Of course, whenever the FastSpace cache is exhausted, the user must go through a ritual of unlocking all their secret Bases, otherwise they run the risk of losing data. For a device like Precursor, this shouldn’t happen too frequently because it’s somewhat deliberately not capable of handling rich media types such as photos and videos. We envision Precursor to be used mainly for storing passwords, authentication tokens, wallets, text chat logs and the like. It would take quite a while to fill up the 8MiB FastSpace cache with this type of data. However, if the PDDB were ported to a PC and scaled up to the size of, for example, an entire 500GiB SSD, the FastSpace cache could likewise be grown to dozens of GiB, allowing a user to accumulate a reasonable amount of rich media before having to unlock all Bases and renew their FastSpace cache.

This all works fairly well in the scenario that a Precursor must survive a single point inspection with full PD of secret Bases. In the worst case, the secrets could be deleted by an attacker who fills the free space with random data, but in no case could the attacker prove that secret data existed from forensic examination of the device alone.

This scheme starts to break down in the case that a user may be subject to multiple, repeat examinations that involve a full forensic snapshot of the disk. In this case, the attacker can develop a “diff” profile of sectors that have not changed between each inspection, and compare them against the locations of the disclosed Bases. The remedy to this would be a periodic “scrub” where entries have their AES-GCM-SIV nonce renewed. This actually happens automatically if a record is updated, but for truly read-only archive data its location and nonce would remain fixed on the disk over time. The scrub procedure has not yet been implemented in the current release of the PDDB, but it is a pending feature. The scrub could be fast if the amount of data stored is small, but a re-noncing of the entire disk (including flushing true free space with new tranches of random noise) would be the most robust strategy in the face of an attacker that is known to take repeated forensic snapshots of a user’s device.

Code Location and Wrap-Up

If you want to learn more about the details of the PDDB, I’ve embedded extensive documentation in the source code directly. The API is roughly modeled after Rust’s std::io::File model, where a .get() call is similar to the usual .open() call, and then a handle is returned which uses Read and Write traits for interaction with the key data itself. For a “live” example of its usage, users can have a look at WiFi connection manager, which saves a list of access points and their WPA keys in a dictionary: code for saving an entry, code for accessing entries.

Our CI tests contain examples of more interesting edge cases. We also have the ability to save out a PDDB image in “hosted mode” (that is, with Xous directly running on your local machine) and scrub through its entrails with a Python script that greatly aids with debugging edge cases. The debugging script is only capable of dumping and analyzing a static image of the PDDB, and is coded to “just work well enough” for that job, but is nonetheless a useful resource if you’re looking to go deeper into the rabbit hole.

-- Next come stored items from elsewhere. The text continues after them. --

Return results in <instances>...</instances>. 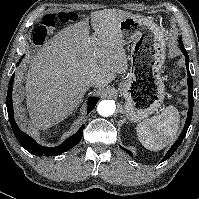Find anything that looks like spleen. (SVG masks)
I'll use <instances>...</instances> for the list:
<instances>
[{
    "instance_id": "obj_1",
    "label": "spleen",
    "mask_w": 199,
    "mask_h": 199,
    "mask_svg": "<svg viewBox=\"0 0 199 199\" xmlns=\"http://www.w3.org/2000/svg\"><path fill=\"white\" fill-rule=\"evenodd\" d=\"M179 112L170 105L161 114L140 123L136 132L141 144L148 150L158 151L171 144L179 130Z\"/></svg>"
}]
</instances>
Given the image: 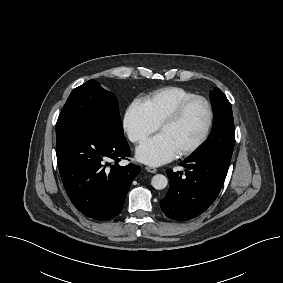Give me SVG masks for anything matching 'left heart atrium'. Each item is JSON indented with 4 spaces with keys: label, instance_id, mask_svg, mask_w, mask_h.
Wrapping results in <instances>:
<instances>
[{
    "label": "left heart atrium",
    "instance_id": "1",
    "mask_svg": "<svg viewBox=\"0 0 283 283\" xmlns=\"http://www.w3.org/2000/svg\"><path fill=\"white\" fill-rule=\"evenodd\" d=\"M177 155L176 147L161 133L148 138L136 149L137 159L150 166L163 165L175 159Z\"/></svg>",
    "mask_w": 283,
    "mask_h": 283
}]
</instances>
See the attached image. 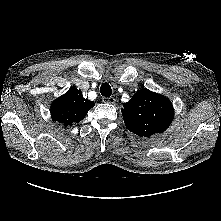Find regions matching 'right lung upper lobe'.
Wrapping results in <instances>:
<instances>
[{
  "instance_id": "right-lung-upper-lobe-1",
  "label": "right lung upper lobe",
  "mask_w": 221,
  "mask_h": 221,
  "mask_svg": "<svg viewBox=\"0 0 221 221\" xmlns=\"http://www.w3.org/2000/svg\"><path fill=\"white\" fill-rule=\"evenodd\" d=\"M94 102L85 99L82 92L70 88L64 95L58 97L51 105L53 121L64 126L78 123L85 118L87 112L94 106Z\"/></svg>"
}]
</instances>
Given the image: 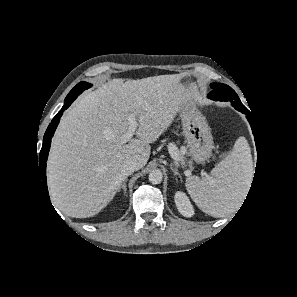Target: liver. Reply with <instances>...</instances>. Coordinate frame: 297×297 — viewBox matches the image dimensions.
I'll use <instances>...</instances> for the list:
<instances>
[{"mask_svg":"<svg viewBox=\"0 0 297 297\" xmlns=\"http://www.w3.org/2000/svg\"><path fill=\"white\" fill-rule=\"evenodd\" d=\"M182 76L113 79L81 96L62 116L52 140L47 181L52 203L74 218L96 215L114 198L125 177L121 166L147 163L151 147L191 93ZM133 115L138 138L122 136Z\"/></svg>","mask_w":297,"mask_h":297,"instance_id":"liver-1","label":"liver"}]
</instances>
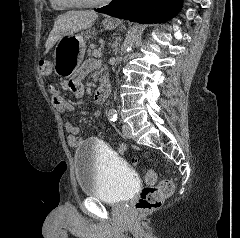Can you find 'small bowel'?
I'll return each instance as SVG.
<instances>
[{
	"instance_id": "c3829d8e",
	"label": "small bowel",
	"mask_w": 240,
	"mask_h": 238,
	"mask_svg": "<svg viewBox=\"0 0 240 238\" xmlns=\"http://www.w3.org/2000/svg\"><path fill=\"white\" fill-rule=\"evenodd\" d=\"M98 67V63L94 60H88L86 61L79 73L78 77L71 79V80H64L60 83V88H57L54 85L49 86V92L51 94V101L54 107L60 111V112H72L75 110L74 106L66 100L62 93L64 91L70 90L73 92V94L77 98H81L84 95V86L81 82V77L87 74L89 71L92 69H95ZM100 105V104H99ZM81 114H86L87 112L82 111L80 112ZM99 111H95V115H98ZM65 130L68 134L67 137V142L71 147H78L81 144V139L78 137L79 134V128L75 126L74 124L67 122L65 124ZM129 144L128 143H122L121 146L118 148V153L119 154H126V149L128 148ZM132 164H134L136 167L139 165V157L138 156H133L132 157ZM140 174L144 173L143 169L139 170Z\"/></svg>"
}]
</instances>
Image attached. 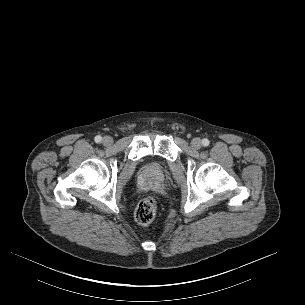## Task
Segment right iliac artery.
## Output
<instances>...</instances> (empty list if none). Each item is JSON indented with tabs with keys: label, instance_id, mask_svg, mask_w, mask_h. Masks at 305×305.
<instances>
[{
	"label": "right iliac artery",
	"instance_id": "obj_1",
	"mask_svg": "<svg viewBox=\"0 0 305 305\" xmlns=\"http://www.w3.org/2000/svg\"><path fill=\"white\" fill-rule=\"evenodd\" d=\"M94 140H95L96 143H100L101 140H102V137L98 135V136L95 137Z\"/></svg>",
	"mask_w": 305,
	"mask_h": 305
}]
</instances>
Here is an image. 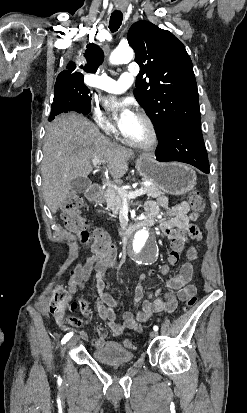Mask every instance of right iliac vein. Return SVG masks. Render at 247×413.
I'll list each match as a JSON object with an SVG mask.
<instances>
[{
    "mask_svg": "<svg viewBox=\"0 0 247 413\" xmlns=\"http://www.w3.org/2000/svg\"><path fill=\"white\" fill-rule=\"evenodd\" d=\"M78 341V337L72 338L68 343H67V349H71Z\"/></svg>",
    "mask_w": 247,
    "mask_h": 413,
    "instance_id": "63e3f726",
    "label": "right iliac vein"
}]
</instances>
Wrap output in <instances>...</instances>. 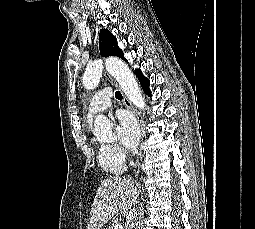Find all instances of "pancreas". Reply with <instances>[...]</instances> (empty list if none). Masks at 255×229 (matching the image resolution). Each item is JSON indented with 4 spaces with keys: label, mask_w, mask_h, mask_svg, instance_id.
I'll return each instance as SVG.
<instances>
[{
    "label": "pancreas",
    "mask_w": 255,
    "mask_h": 229,
    "mask_svg": "<svg viewBox=\"0 0 255 229\" xmlns=\"http://www.w3.org/2000/svg\"><path fill=\"white\" fill-rule=\"evenodd\" d=\"M108 229H115V224H111Z\"/></svg>",
    "instance_id": "cf45deb5"
}]
</instances>
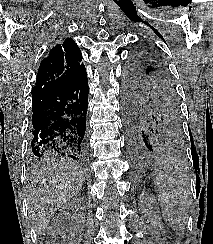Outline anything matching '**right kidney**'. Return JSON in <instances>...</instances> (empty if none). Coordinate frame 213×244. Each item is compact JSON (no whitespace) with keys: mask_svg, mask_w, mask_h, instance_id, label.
Listing matches in <instances>:
<instances>
[{"mask_svg":"<svg viewBox=\"0 0 213 244\" xmlns=\"http://www.w3.org/2000/svg\"><path fill=\"white\" fill-rule=\"evenodd\" d=\"M65 209H68V210H74V209H84L85 208V202H84V199L81 198V197H76V198H73L71 201H69L68 203H66ZM83 222V220H82Z\"/></svg>","mask_w":213,"mask_h":244,"instance_id":"ca27d5eb","label":"right kidney"}]
</instances>
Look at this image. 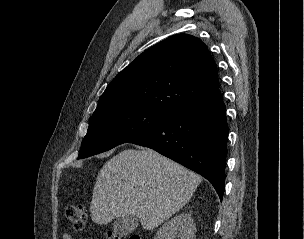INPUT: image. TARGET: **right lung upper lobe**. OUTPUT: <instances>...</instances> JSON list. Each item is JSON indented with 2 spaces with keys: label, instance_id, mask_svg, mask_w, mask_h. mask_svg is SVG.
<instances>
[{
  "label": "right lung upper lobe",
  "instance_id": "right-lung-upper-lobe-1",
  "mask_svg": "<svg viewBox=\"0 0 304 239\" xmlns=\"http://www.w3.org/2000/svg\"><path fill=\"white\" fill-rule=\"evenodd\" d=\"M217 90L216 64L207 46L192 35L177 34L122 70L107 86L93 115L133 107L173 115Z\"/></svg>",
  "mask_w": 304,
  "mask_h": 239
}]
</instances>
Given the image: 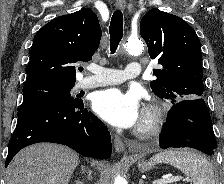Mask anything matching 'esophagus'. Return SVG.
<instances>
[{
    "mask_svg": "<svg viewBox=\"0 0 224 184\" xmlns=\"http://www.w3.org/2000/svg\"><path fill=\"white\" fill-rule=\"evenodd\" d=\"M115 6L117 9L124 10L125 6H126L125 0H117ZM114 147L117 152L125 151V145H124L122 139L117 135L114 136Z\"/></svg>",
    "mask_w": 224,
    "mask_h": 184,
    "instance_id": "1",
    "label": "esophagus"
}]
</instances>
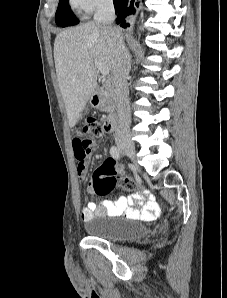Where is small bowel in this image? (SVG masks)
Listing matches in <instances>:
<instances>
[{
    "mask_svg": "<svg viewBox=\"0 0 227 298\" xmlns=\"http://www.w3.org/2000/svg\"><path fill=\"white\" fill-rule=\"evenodd\" d=\"M70 144L73 146L74 157L78 160V175L81 180H84L88 170V158L90 151H93L94 142L70 139ZM134 204L137 207H134ZM121 215L131 219L153 220L160 215V208L149 191L140 189L130 196L121 195L115 201L103 200L99 204L89 202L80 211V217L83 221H88L95 216L116 217Z\"/></svg>",
    "mask_w": 227,
    "mask_h": 298,
    "instance_id": "obj_1",
    "label": "small bowel"
}]
</instances>
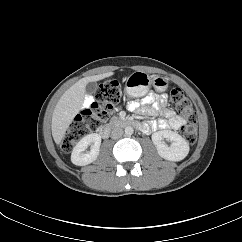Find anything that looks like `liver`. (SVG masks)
<instances>
[{"mask_svg": "<svg viewBox=\"0 0 242 242\" xmlns=\"http://www.w3.org/2000/svg\"><path fill=\"white\" fill-rule=\"evenodd\" d=\"M112 75L113 72H107L82 78L62 95L52 115L51 130L56 144H61L74 117L81 110L87 84L89 82L102 80Z\"/></svg>", "mask_w": 242, "mask_h": 242, "instance_id": "1", "label": "liver"}]
</instances>
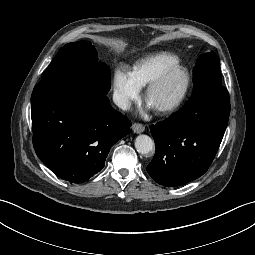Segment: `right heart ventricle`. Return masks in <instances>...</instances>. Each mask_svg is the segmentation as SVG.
<instances>
[{"mask_svg":"<svg viewBox=\"0 0 255 255\" xmlns=\"http://www.w3.org/2000/svg\"><path fill=\"white\" fill-rule=\"evenodd\" d=\"M176 63H179L177 55L167 51H160L141 58L134 66L133 73L139 85L144 87L166 68Z\"/></svg>","mask_w":255,"mask_h":255,"instance_id":"e07e8e85","label":"right heart ventricle"}]
</instances>
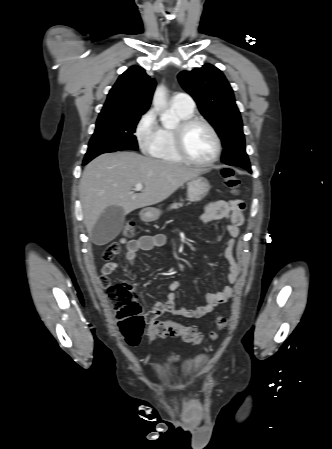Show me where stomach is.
I'll return each instance as SVG.
<instances>
[{
    "instance_id": "stomach-1",
    "label": "stomach",
    "mask_w": 332,
    "mask_h": 449,
    "mask_svg": "<svg viewBox=\"0 0 332 449\" xmlns=\"http://www.w3.org/2000/svg\"><path fill=\"white\" fill-rule=\"evenodd\" d=\"M210 190L208 180L202 176L192 178L187 183V196L190 202H200L203 200ZM161 215V211L157 208L148 207L140 212V218L144 222L156 221Z\"/></svg>"
}]
</instances>
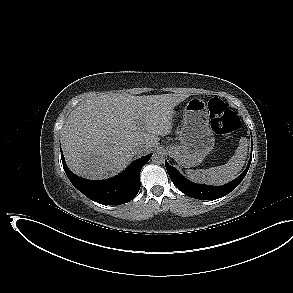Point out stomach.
I'll return each instance as SVG.
<instances>
[{
	"mask_svg": "<svg viewBox=\"0 0 293 293\" xmlns=\"http://www.w3.org/2000/svg\"><path fill=\"white\" fill-rule=\"evenodd\" d=\"M213 135L206 103L199 98H192L184 108L183 126L179 132L180 144L169 146L168 152L185 168L197 166L213 149Z\"/></svg>",
	"mask_w": 293,
	"mask_h": 293,
	"instance_id": "obj_1",
	"label": "stomach"
}]
</instances>
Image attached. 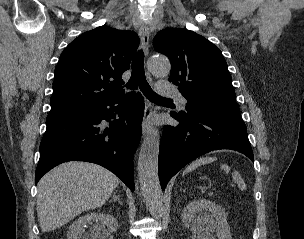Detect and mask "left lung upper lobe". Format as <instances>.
I'll list each match as a JSON object with an SVG mask.
<instances>
[{
	"instance_id": "1",
	"label": "left lung upper lobe",
	"mask_w": 304,
	"mask_h": 239,
	"mask_svg": "<svg viewBox=\"0 0 304 239\" xmlns=\"http://www.w3.org/2000/svg\"><path fill=\"white\" fill-rule=\"evenodd\" d=\"M157 52L171 62L169 81L186 98L182 116L220 115L241 118L227 63L209 40L193 31L164 29L153 40Z\"/></svg>"
}]
</instances>
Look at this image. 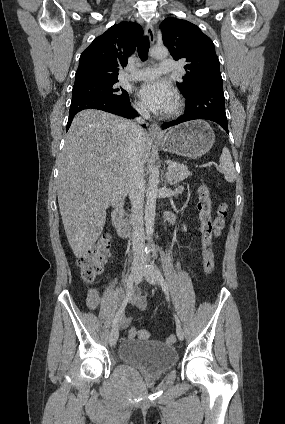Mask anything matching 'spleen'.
Segmentation results:
<instances>
[{
    "label": "spleen",
    "instance_id": "3e777b00",
    "mask_svg": "<svg viewBox=\"0 0 285 424\" xmlns=\"http://www.w3.org/2000/svg\"><path fill=\"white\" fill-rule=\"evenodd\" d=\"M218 170L224 175L228 182H234L236 179V171L232 162L230 151L224 147L219 160Z\"/></svg>",
    "mask_w": 285,
    "mask_h": 424
}]
</instances>
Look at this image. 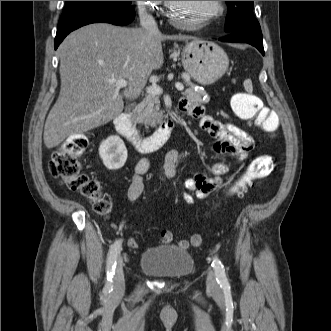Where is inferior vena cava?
I'll list each match as a JSON object with an SVG mask.
<instances>
[{"mask_svg": "<svg viewBox=\"0 0 331 331\" xmlns=\"http://www.w3.org/2000/svg\"><path fill=\"white\" fill-rule=\"evenodd\" d=\"M140 24L142 28L150 34H159L157 23L155 22L153 16H151L147 12L140 13Z\"/></svg>", "mask_w": 331, "mask_h": 331, "instance_id": "obj_1", "label": "inferior vena cava"}]
</instances>
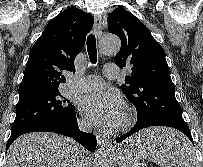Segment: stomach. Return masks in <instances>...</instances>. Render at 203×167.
<instances>
[{"label": "stomach", "instance_id": "stomach-1", "mask_svg": "<svg viewBox=\"0 0 203 167\" xmlns=\"http://www.w3.org/2000/svg\"><path fill=\"white\" fill-rule=\"evenodd\" d=\"M151 132H154V135H156L164 131L163 129H151L145 130L140 135L141 137L145 138L146 135L148 136L149 134H151ZM151 137L146 138L141 142L151 140ZM136 144L137 143H127L125 146V150L118 152L115 155V161L117 162L118 167H145L141 163L142 157L138 154L137 148H135Z\"/></svg>", "mask_w": 203, "mask_h": 167}]
</instances>
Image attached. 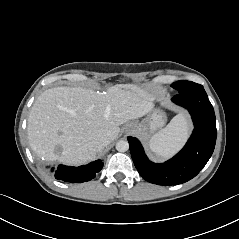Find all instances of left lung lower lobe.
<instances>
[{"label": "left lung lower lobe", "instance_id": "obj_1", "mask_svg": "<svg viewBox=\"0 0 239 239\" xmlns=\"http://www.w3.org/2000/svg\"><path fill=\"white\" fill-rule=\"evenodd\" d=\"M172 101L191 114L194 131L184 148L162 164L151 162L138 141L128 137L130 153L140 175L157 185H177L195 177L211 157L216 143V119L212 104L203 88L178 93Z\"/></svg>", "mask_w": 239, "mask_h": 239}]
</instances>
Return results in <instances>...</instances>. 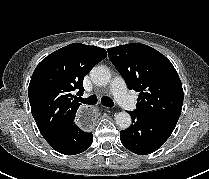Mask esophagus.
I'll list each match as a JSON object with an SVG mask.
<instances>
[{"label": "esophagus", "mask_w": 209, "mask_h": 179, "mask_svg": "<svg viewBox=\"0 0 209 179\" xmlns=\"http://www.w3.org/2000/svg\"><path fill=\"white\" fill-rule=\"evenodd\" d=\"M97 117L94 107H80L76 112V121L82 128H89Z\"/></svg>", "instance_id": "obj_1"}]
</instances>
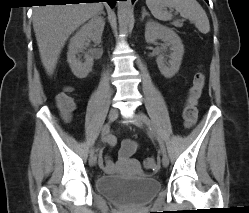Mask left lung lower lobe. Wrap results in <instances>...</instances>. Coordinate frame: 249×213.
Returning <instances> with one entry per match:
<instances>
[{
    "label": "left lung lower lobe",
    "instance_id": "1",
    "mask_svg": "<svg viewBox=\"0 0 249 213\" xmlns=\"http://www.w3.org/2000/svg\"><path fill=\"white\" fill-rule=\"evenodd\" d=\"M135 0H132V3L134 2ZM206 2H208V0H205Z\"/></svg>",
    "mask_w": 249,
    "mask_h": 213
}]
</instances>
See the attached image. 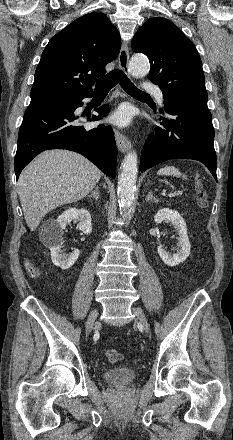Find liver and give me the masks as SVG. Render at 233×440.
Listing matches in <instances>:
<instances>
[{
	"label": "liver",
	"instance_id": "obj_1",
	"mask_svg": "<svg viewBox=\"0 0 233 440\" xmlns=\"http://www.w3.org/2000/svg\"><path fill=\"white\" fill-rule=\"evenodd\" d=\"M101 177L82 155L49 150L38 155L20 174L18 195L26 223L34 231L51 210L81 200Z\"/></svg>",
	"mask_w": 233,
	"mask_h": 440
}]
</instances>
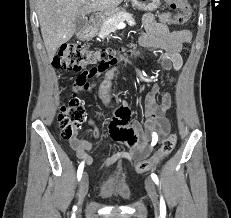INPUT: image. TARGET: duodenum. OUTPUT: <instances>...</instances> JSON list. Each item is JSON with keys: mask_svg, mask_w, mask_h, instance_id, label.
<instances>
[{"mask_svg": "<svg viewBox=\"0 0 231 218\" xmlns=\"http://www.w3.org/2000/svg\"><path fill=\"white\" fill-rule=\"evenodd\" d=\"M94 28H95L94 22H92V21L88 22L86 24L83 32L81 33V37H83V38L89 37L92 34V32L94 31Z\"/></svg>", "mask_w": 231, "mask_h": 218, "instance_id": "1", "label": "duodenum"}]
</instances>
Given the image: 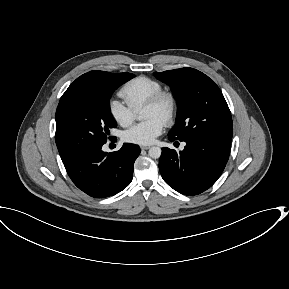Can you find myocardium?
<instances>
[{
  "label": "myocardium",
  "mask_w": 289,
  "mask_h": 289,
  "mask_svg": "<svg viewBox=\"0 0 289 289\" xmlns=\"http://www.w3.org/2000/svg\"><path fill=\"white\" fill-rule=\"evenodd\" d=\"M177 98L171 91L161 90L150 97L143 107H164L163 121L171 124L177 111Z\"/></svg>",
  "instance_id": "myocardium-1"
}]
</instances>
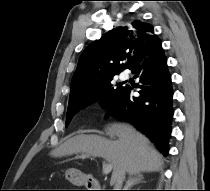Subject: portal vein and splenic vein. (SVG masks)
<instances>
[{"label":"portal vein and splenic vein","instance_id":"obj_1","mask_svg":"<svg viewBox=\"0 0 210 191\" xmlns=\"http://www.w3.org/2000/svg\"><path fill=\"white\" fill-rule=\"evenodd\" d=\"M82 157L85 158V157H87V155L83 154ZM112 168H113V165L110 162L109 163L104 162L103 169H102L103 174H105V175L109 174L112 171Z\"/></svg>","mask_w":210,"mask_h":191}]
</instances>
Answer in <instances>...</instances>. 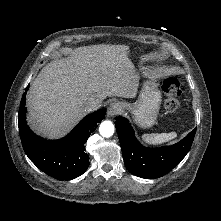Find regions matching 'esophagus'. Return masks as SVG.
<instances>
[{"label":"esophagus","mask_w":221,"mask_h":221,"mask_svg":"<svg viewBox=\"0 0 221 221\" xmlns=\"http://www.w3.org/2000/svg\"><path fill=\"white\" fill-rule=\"evenodd\" d=\"M121 109H122V107H121L120 103H118V102L111 103L110 106L108 107V110H107V116L113 117V116L119 114Z\"/></svg>","instance_id":"obj_1"}]
</instances>
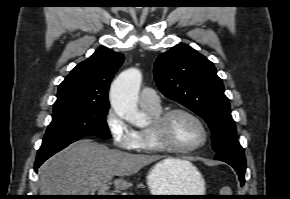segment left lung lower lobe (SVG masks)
<instances>
[{
  "label": "left lung lower lobe",
  "mask_w": 290,
  "mask_h": 199,
  "mask_svg": "<svg viewBox=\"0 0 290 199\" xmlns=\"http://www.w3.org/2000/svg\"><path fill=\"white\" fill-rule=\"evenodd\" d=\"M216 160H220L231 165L237 172L241 186L244 185L245 181V170H246V160L243 153H221L215 156Z\"/></svg>",
  "instance_id": "1"
}]
</instances>
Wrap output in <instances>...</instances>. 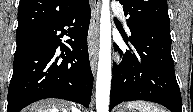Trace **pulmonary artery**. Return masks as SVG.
Returning <instances> with one entry per match:
<instances>
[{"label": "pulmonary artery", "mask_w": 193, "mask_h": 112, "mask_svg": "<svg viewBox=\"0 0 193 112\" xmlns=\"http://www.w3.org/2000/svg\"><path fill=\"white\" fill-rule=\"evenodd\" d=\"M112 10L115 14H117L118 16H120L124 21H125V15H124V12H123V9L120 5L118 4H113L112 5Z\"/></svg>", "instance_id": "pulmonary-artery-1"}]
</instances>
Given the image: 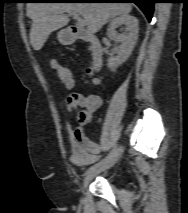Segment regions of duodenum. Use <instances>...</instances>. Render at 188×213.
<instances>
[{
  "label": "duodenum",
  "mask_w": 188,
  "mask_h": 213,
  "mask_svg": "<svg viewBox=\"0 0 188 213\" xmlns=\"http://www.w3.org/2000/svg\"><path fill=\"white\" fill-rule=\"evenodd\" d=\"M70 32V43L77 41H88L91 44V66L94 70H99L103 64V47L97 36L91 34L86 29L72 26Z\"/></svg>",
  "instance_id": "410a0bca"
}]
</instances>
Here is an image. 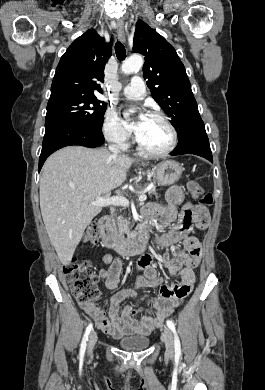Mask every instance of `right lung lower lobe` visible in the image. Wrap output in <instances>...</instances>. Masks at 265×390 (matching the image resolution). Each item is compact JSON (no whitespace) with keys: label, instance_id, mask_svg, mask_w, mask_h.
Here are the masks:
<instances>
[{"label":"right lung lower lobe","instance_id":"1","mask_svg":"<svg viewBox=\"0 0 265 390\" xmlns=\"http://www.w3.org/2000/svg\"><path fill=\"white\" fill-rule=\"evenodd\" d=\"M104 141L102 129H93L73 120H46L39 171L47 157L60 148L70 145L94 148L102 145Z\"/></svg>","mask_w":265,"mask_h":390}]
</instances>
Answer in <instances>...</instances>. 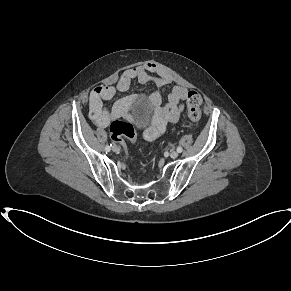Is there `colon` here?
<instances>
[{"mask_svg":"<svg viewBox=\"0 0 291 291\" xmlns=\"http://www.w3.org/2000/svg\"><path fill=\"white\" fill-rule=\"evenodd\" d=\"M187 114L190 120L197 121L200 118V107L202 104V97L196 91H190L187 94ZM110 132L112 138L118 142L125 150L123 137L130 142H135L136 132L134 126L127 121L115 120L111 123Z\"/></svg>","mask_w":291,"mask_h":291,"instance_id":"obj_1","label":"colon"}]
</instances>
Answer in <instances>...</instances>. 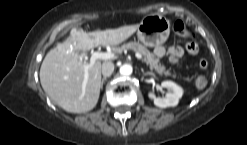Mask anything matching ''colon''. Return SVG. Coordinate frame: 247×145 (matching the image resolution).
<instances>
[{"mask_svg": "<svg viewBox=\"0 0 247 145\" xmlns=\"http://www.w3.org/2000/svg\"><path fill=\"white\" fill-rule=\"evenodd\" d=\"M173 31L176 34L180 35L181 37H183V38H185L187 40H190V41H194L195 40V34L192 31L186 29L185 26H184V24L181 21H176L173 24ZM199 67L203 71H205L207 69V67H208L207 60L201 59L199 61ZM207 83H208V77H207L206 74L199 76L197 78V80H196V85H197L198 88H204V87H206Z\"/></svg>", "mask_w": 247, "mask_h": 145, "instance_id": "1", "label": "colon"}]
</instances>
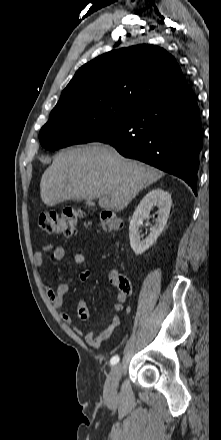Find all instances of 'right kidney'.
<instances>
[{
	"label": "right kidney",
	"instance_id": "1",
	"mask_svg": "<svg viewBox=\"0 0 221 440\" xmlns=\"http://www.w3.org/2000/svg\"><path fill=\"white\" fill-rule=\"evenodd\" d=\"M171 204L170 194L161 188L152 189L140 201L129 225L130 245L136 255L149 249L162 233L169 217ZM155 206L158 208L156 223L151 228L149 236L141 241L140 227L143 220L149 218L150 211Z\"/></svg>",
	"mask_w": 221,
	"mask_h": 440
}]
</instances>
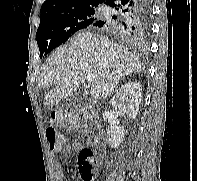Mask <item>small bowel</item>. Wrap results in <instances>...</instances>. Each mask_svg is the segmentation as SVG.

Please keep in mind that the PDDB is very much in its infancy, so there are likely to be bugs and API-breaking changes down the road. There’s also a lot of work that needs to be done on the UX for the PDDB. At the moment, we only have Rust API calls, so that applications can create and use secret Bases as well as dictionaries and keys. There currently are no user-facing command line tools, or a graphical “File Explorer” style tool available, but we hope to remedy this soon. However, I’m very happy that we were able to complete the core implementation of the PDDB. I’m hopeful that out-of-the-box, application developers for Precursor will start using the PDDB for data storage, so that we can start a community dialogue on the overall design.

This work was funded in part through the NGI0 PET Fund, a fund established by NLNet with financial support from the European Commission’s Next Generation Internet Programme.